Implementation:Ucbepic Docetl MOAR CliHelpers
| Knowledge Sources | |
|---|---|
| Domains | Data_Processing, Optimization, CLI |
| Last Updated | 2026-02-08 00:00 GMT |
Overview
Concrete tool for CLI helper functions that launch and configure MOAR optimizer runs provided by DocETL.
Description
The cli_helpers module provides functions to infer dataset information from YAML pipeline configs, load custom evaluation functions, and orchestrate a complete MOAR optimization run from the command line. It handles parameter extraction from optimizer_config sections, resolves relative file paths, validates required configuration fields, and initializes MOARSearch with the correct parameters before running the search.
Usage
Use these helpers when running the MOAR optimizer from the CLI via docetl optimize or when programmatically launching MOAR optimization from a YAML pipeline configuration that includes an optimizer_config section.
Code Reference
Source Location
- Repository: Ucbepic_Docetl
- File: docetl/moar/cli_helpers.py
- Lines: 1-305
Signature
def infer_dataset_info(yaml_path: str, config: dict) -> tuple[str, str]: ...
def load_evaluation_function(config: dict, dataset_file_path: str) -> callable: ...

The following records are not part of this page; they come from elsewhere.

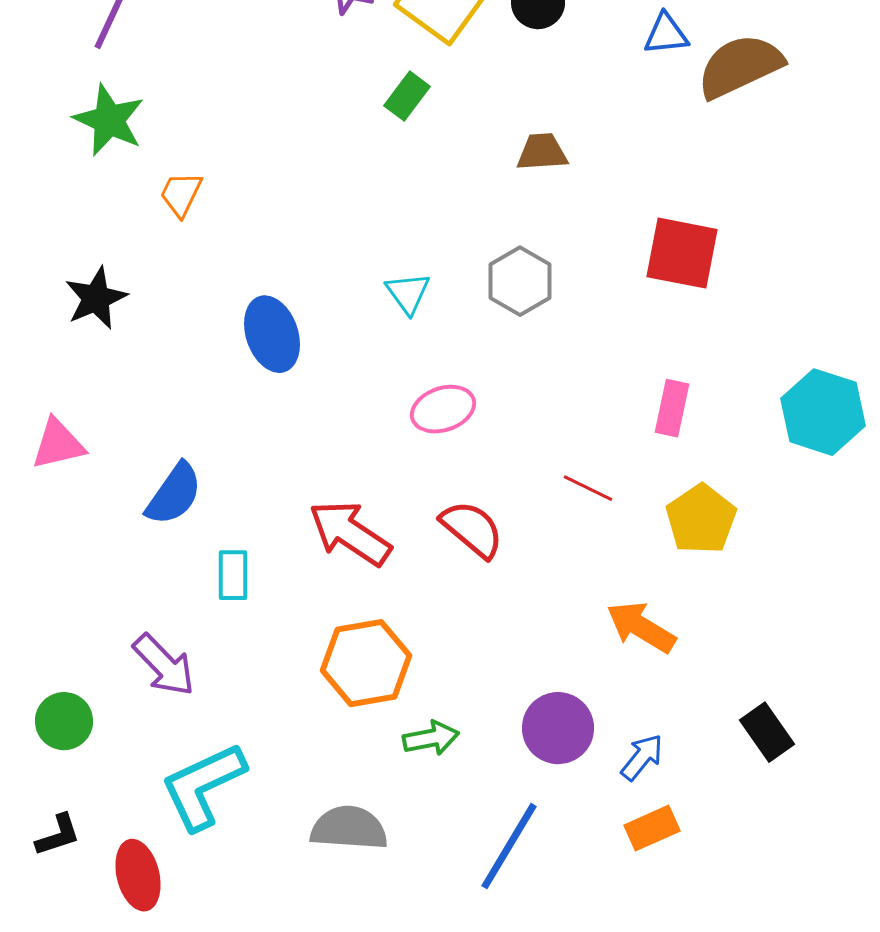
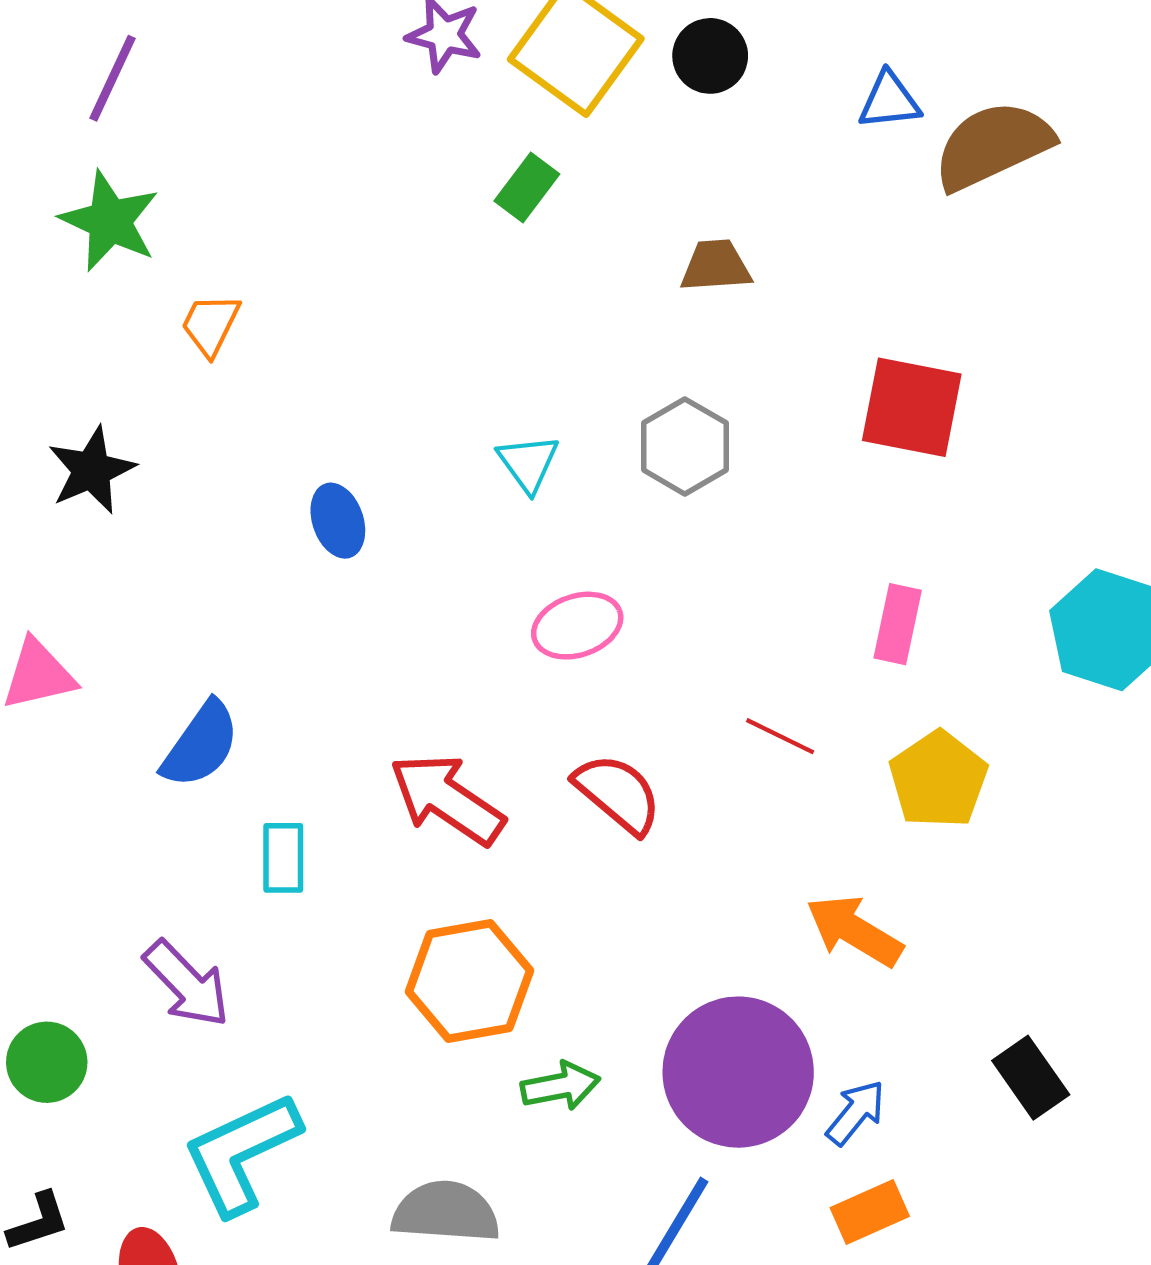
blue ellipse: (272, 334) -> (338, 521), size x0.7
purple circle: (558, 728) -> (738, 1072), size x1.5

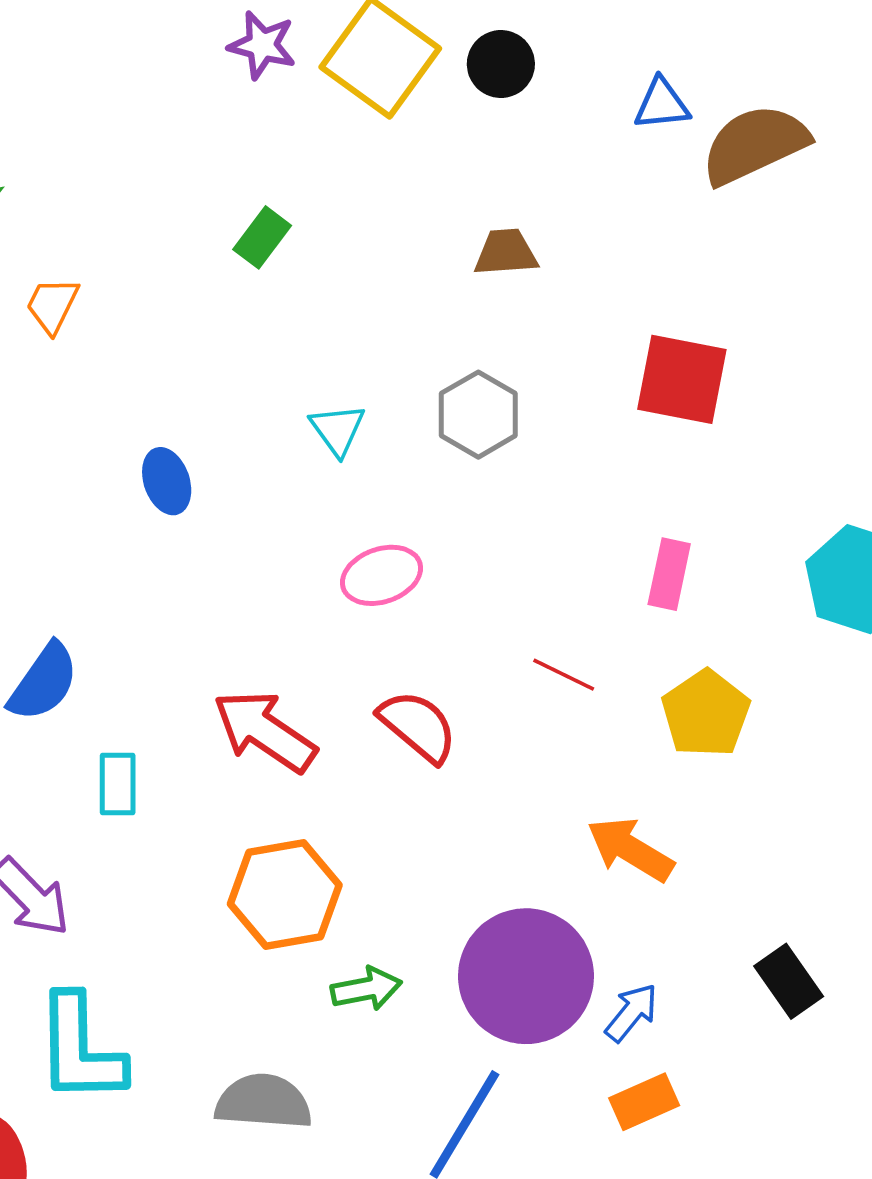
green rectangle: (527, 187) -> (262, 237), moved
cyan L-shape: (241, 1153) -> (80, 1049), turned -66

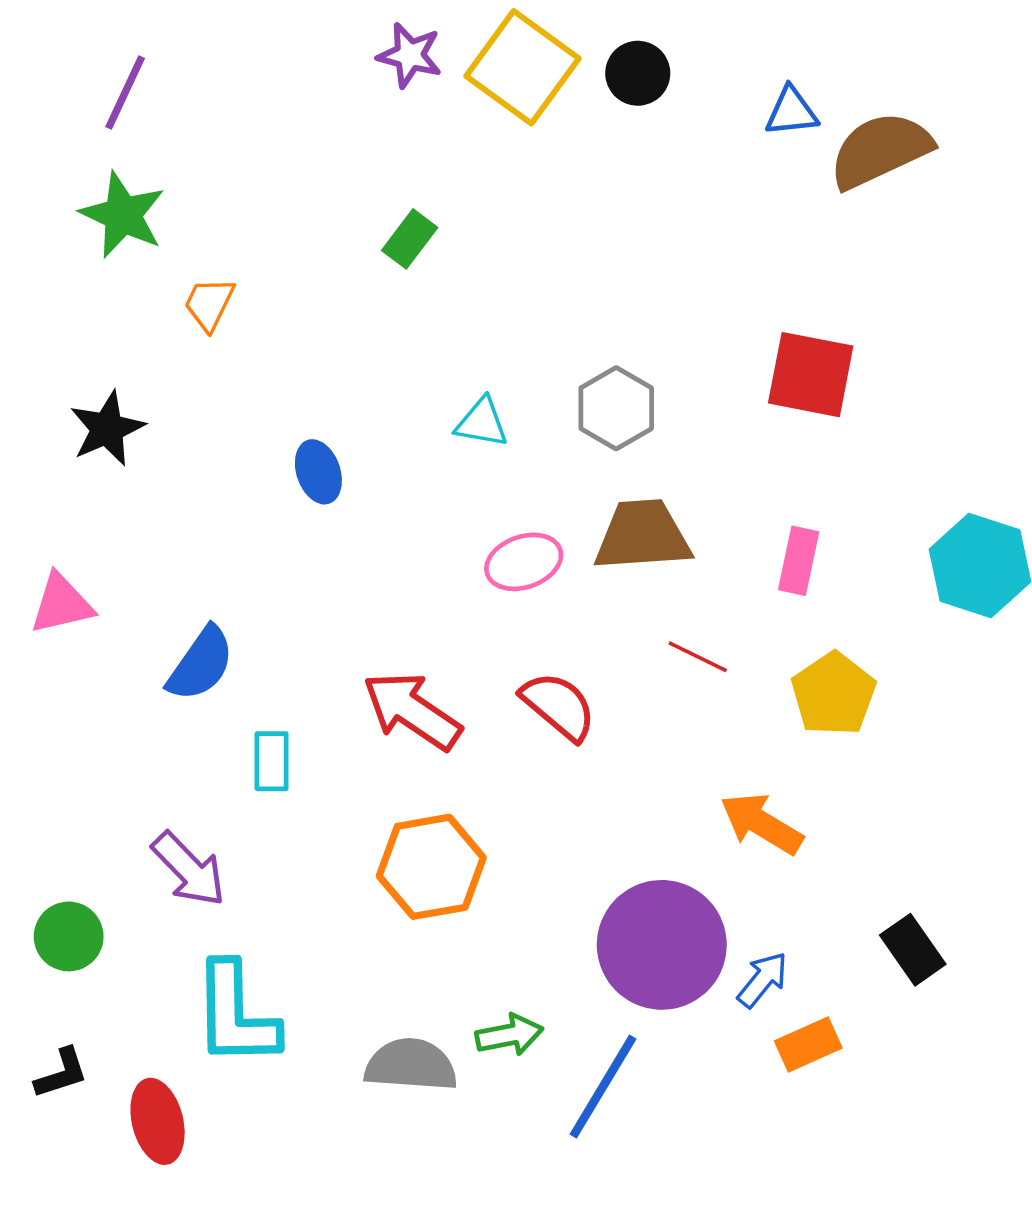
brown trapezoid: (506, 252) -> (643, 535), moved, size x1.6
cyan triangle: (338, 430) -> (482, 423), turned -44
green arrow: (366, 989) -> (509, 1035), moved
orange rectangle: (644, 1102) -> (808, 1045), moved

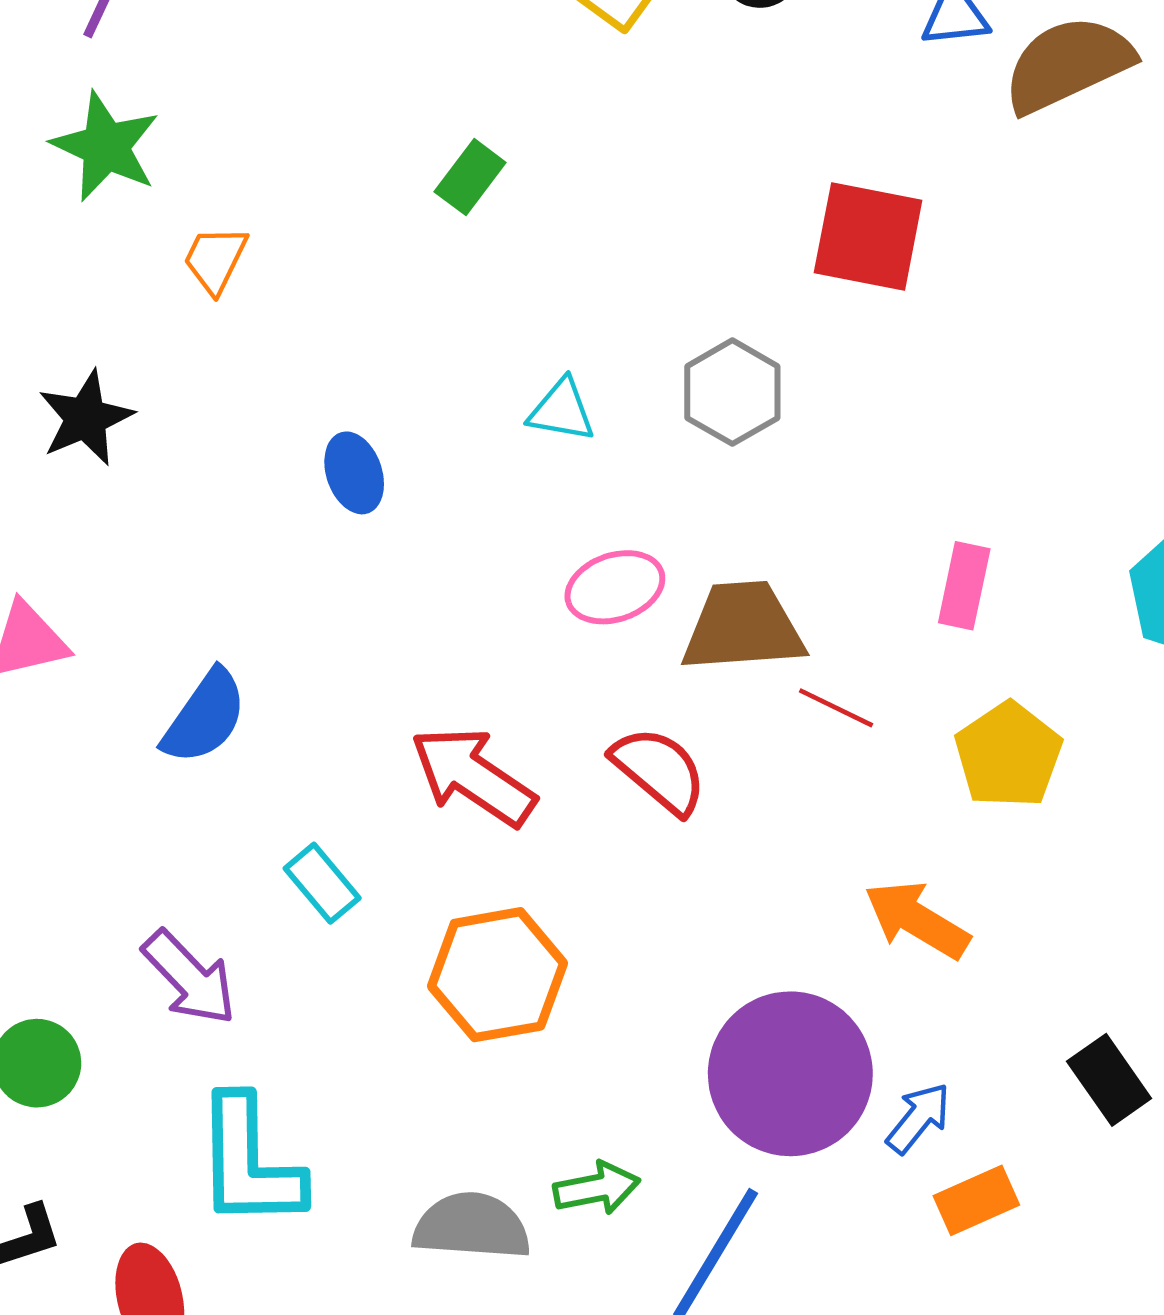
red square: (811, 375) -> (868, 237), moved
brown trapezoid: (643, 535) -> (743, 627), moved
cyan rectangle: (272, 761) -> (322, 883), moved, turned -40

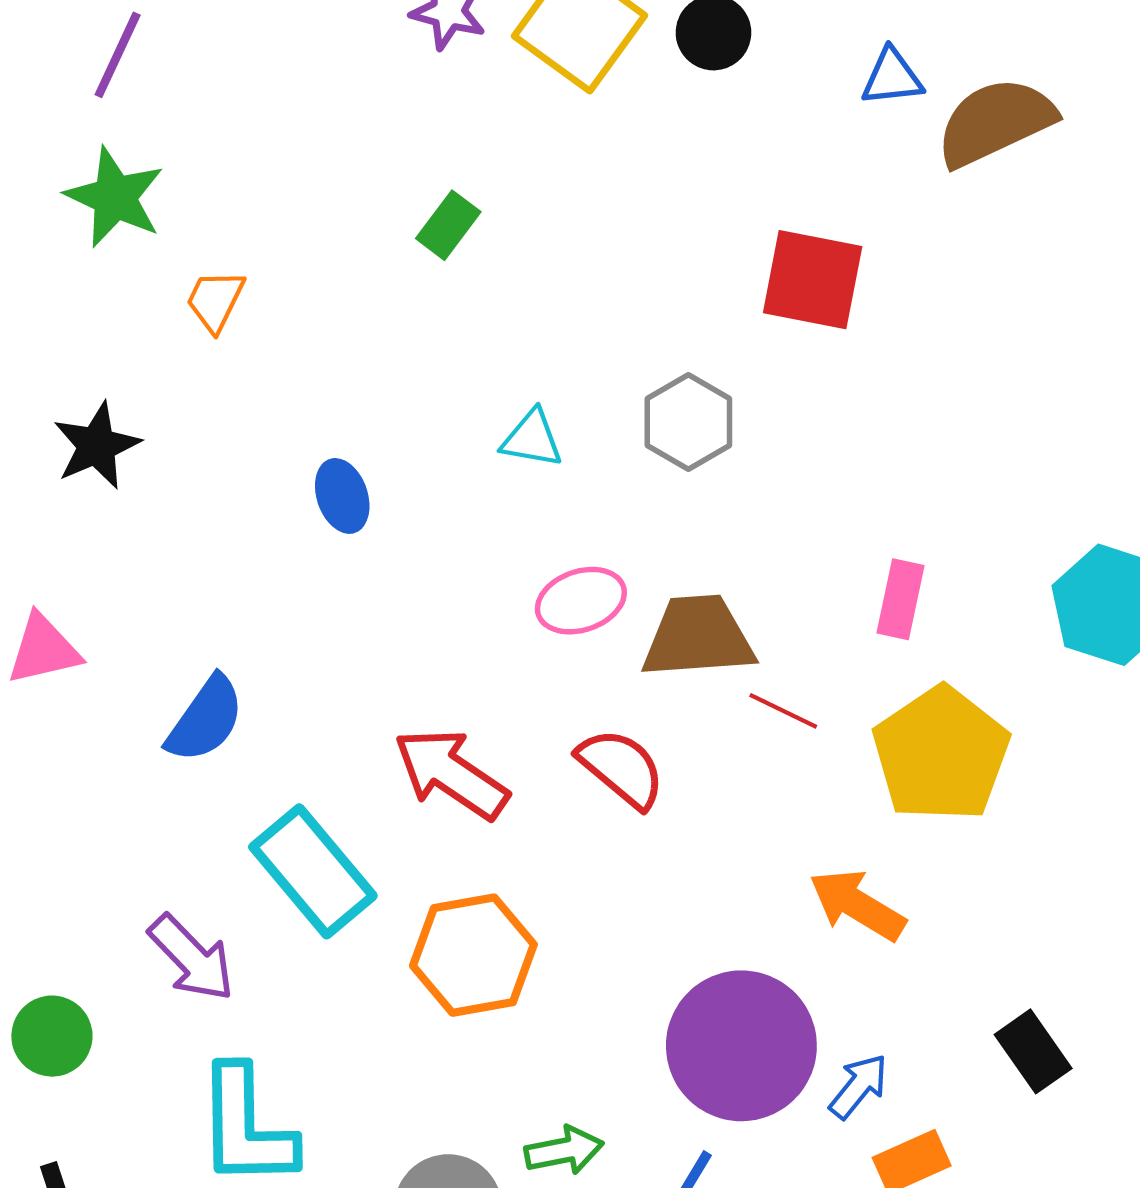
yellow pentagon: (1008, 755) -> (941, 754), size x1.4
cyan rectangle: (322, 883) -> (313, 871), size x1.8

def run_moar_optimization(
yaml_path: str,
optimizer_config: dict,
) -> Dict[str, Any]: ...
Import
from docetl.moar.cli_helpers import infer_dataset_info, load_evaluation_function, run_moar_optimization
I/O Contract
Inputs
| Name | Type | Required | Description |
|---|---|---|---|
| yaml_path | str | Yes | Path to the YAML pipeline configuration file |
| config | dict | Yes | Full YAML config dictionary (for infer_dataset_info) |
| optimizer_config | dict | Yes | Dictionary from the YAML optimizer_config section containing save_dir, available_models, evaluation_file, metric_key, max_iterations |
| dataset_file_path | str | Yes | Path to the dataset file (for load_evaluation_function) |
Outputs
| Name | Type | Description |
|---|---|---|
| dataset_path | str | Resolved absolute path to the dataset file |
| dataset_name | str | Name of the dataset from the YAML config |
| evaluate_func | callable | Loaded evaluation function decorated with @docetl.register_eval |
| experiment_summary | Dict[str, Any] | Summary dictionary with optimization results, costs, and timings |
Usage Examples
from docetl.moar.cli_helpers import run_moar_optimization
import yaml
# Load a pipeline YAML with optimizer_config
with open("my_pipeline.yaml", "r") as f:
config = yaml.safe_load(f)
optimizer_config = config.get("optimizer_config", {})
# Run MOAR optimization
results = run_moar_optimization(
yaml_path="my_pipeline.yaml",
optimizer_config=optimizer_config,
)
print(f"Best pipeline cost: {results['best_cost']}")